Task to carry out »
Give a count of the lines below that have the string "POLÍCIA" in them, with no other words.

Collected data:
---

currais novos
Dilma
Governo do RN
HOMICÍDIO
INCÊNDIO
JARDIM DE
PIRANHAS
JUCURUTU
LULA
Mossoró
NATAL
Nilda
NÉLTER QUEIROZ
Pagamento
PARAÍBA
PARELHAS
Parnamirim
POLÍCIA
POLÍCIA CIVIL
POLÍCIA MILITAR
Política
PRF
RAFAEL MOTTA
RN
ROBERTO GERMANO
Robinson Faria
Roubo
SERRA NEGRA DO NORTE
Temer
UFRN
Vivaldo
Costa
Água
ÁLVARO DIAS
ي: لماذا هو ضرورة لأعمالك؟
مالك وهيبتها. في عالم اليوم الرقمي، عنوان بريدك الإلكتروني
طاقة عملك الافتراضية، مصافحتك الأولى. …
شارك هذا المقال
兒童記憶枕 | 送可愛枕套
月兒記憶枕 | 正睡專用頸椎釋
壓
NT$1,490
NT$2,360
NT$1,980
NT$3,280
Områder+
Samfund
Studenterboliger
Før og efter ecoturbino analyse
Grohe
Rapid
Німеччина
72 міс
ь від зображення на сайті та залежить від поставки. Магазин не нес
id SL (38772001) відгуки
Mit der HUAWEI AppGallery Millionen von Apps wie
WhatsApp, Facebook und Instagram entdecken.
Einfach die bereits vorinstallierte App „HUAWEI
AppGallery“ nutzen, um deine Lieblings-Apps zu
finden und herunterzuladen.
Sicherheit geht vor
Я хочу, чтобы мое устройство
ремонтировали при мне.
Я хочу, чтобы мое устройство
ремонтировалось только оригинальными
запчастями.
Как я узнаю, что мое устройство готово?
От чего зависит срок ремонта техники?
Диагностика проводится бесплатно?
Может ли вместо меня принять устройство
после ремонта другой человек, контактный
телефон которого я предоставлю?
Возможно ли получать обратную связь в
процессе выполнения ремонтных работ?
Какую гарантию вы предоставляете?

---

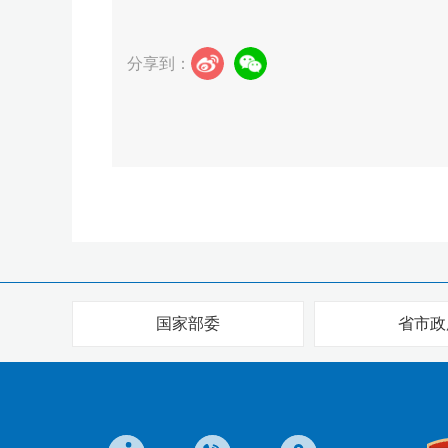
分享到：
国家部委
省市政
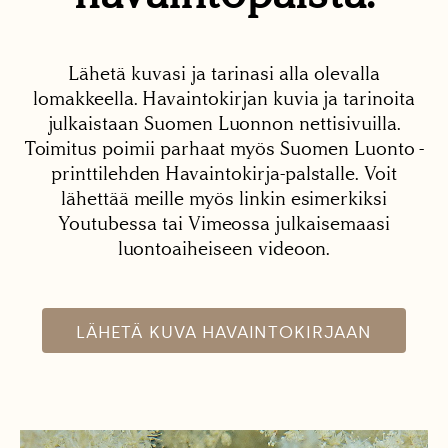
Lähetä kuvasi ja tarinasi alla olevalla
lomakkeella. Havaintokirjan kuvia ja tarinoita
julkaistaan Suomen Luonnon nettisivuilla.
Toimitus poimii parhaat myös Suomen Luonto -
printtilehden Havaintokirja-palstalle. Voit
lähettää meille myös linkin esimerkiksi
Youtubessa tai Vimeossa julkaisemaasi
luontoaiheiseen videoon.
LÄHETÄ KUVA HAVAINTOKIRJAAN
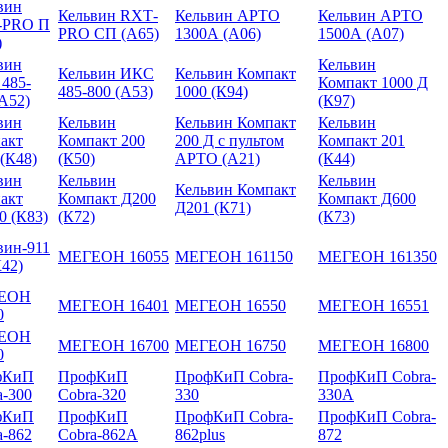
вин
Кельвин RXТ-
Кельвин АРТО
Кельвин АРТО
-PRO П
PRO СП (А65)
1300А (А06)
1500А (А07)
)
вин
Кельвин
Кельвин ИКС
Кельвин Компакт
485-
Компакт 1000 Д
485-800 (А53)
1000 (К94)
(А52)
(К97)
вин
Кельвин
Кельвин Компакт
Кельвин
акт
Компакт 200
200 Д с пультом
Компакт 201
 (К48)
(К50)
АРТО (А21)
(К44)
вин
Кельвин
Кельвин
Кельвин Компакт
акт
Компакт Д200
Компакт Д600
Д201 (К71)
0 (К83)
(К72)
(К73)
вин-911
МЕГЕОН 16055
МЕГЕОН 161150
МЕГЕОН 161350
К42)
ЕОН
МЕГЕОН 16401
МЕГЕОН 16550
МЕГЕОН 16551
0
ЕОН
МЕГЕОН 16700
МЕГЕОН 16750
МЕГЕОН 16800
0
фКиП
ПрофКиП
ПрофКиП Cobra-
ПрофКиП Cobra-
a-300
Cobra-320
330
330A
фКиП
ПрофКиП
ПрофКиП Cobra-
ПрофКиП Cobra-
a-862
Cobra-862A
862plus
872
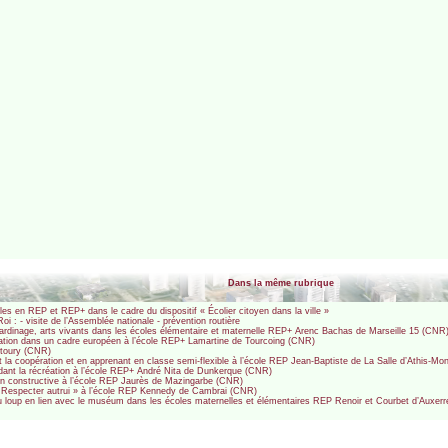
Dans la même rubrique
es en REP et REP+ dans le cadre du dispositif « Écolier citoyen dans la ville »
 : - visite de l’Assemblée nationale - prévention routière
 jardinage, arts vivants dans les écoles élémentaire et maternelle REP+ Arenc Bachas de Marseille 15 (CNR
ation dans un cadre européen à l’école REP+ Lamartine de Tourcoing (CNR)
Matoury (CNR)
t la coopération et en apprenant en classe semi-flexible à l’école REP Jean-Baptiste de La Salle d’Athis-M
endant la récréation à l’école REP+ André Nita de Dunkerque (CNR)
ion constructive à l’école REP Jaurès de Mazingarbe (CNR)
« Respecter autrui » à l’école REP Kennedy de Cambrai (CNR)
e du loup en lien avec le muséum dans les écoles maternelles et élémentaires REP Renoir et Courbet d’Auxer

---

Result of the exercise »
3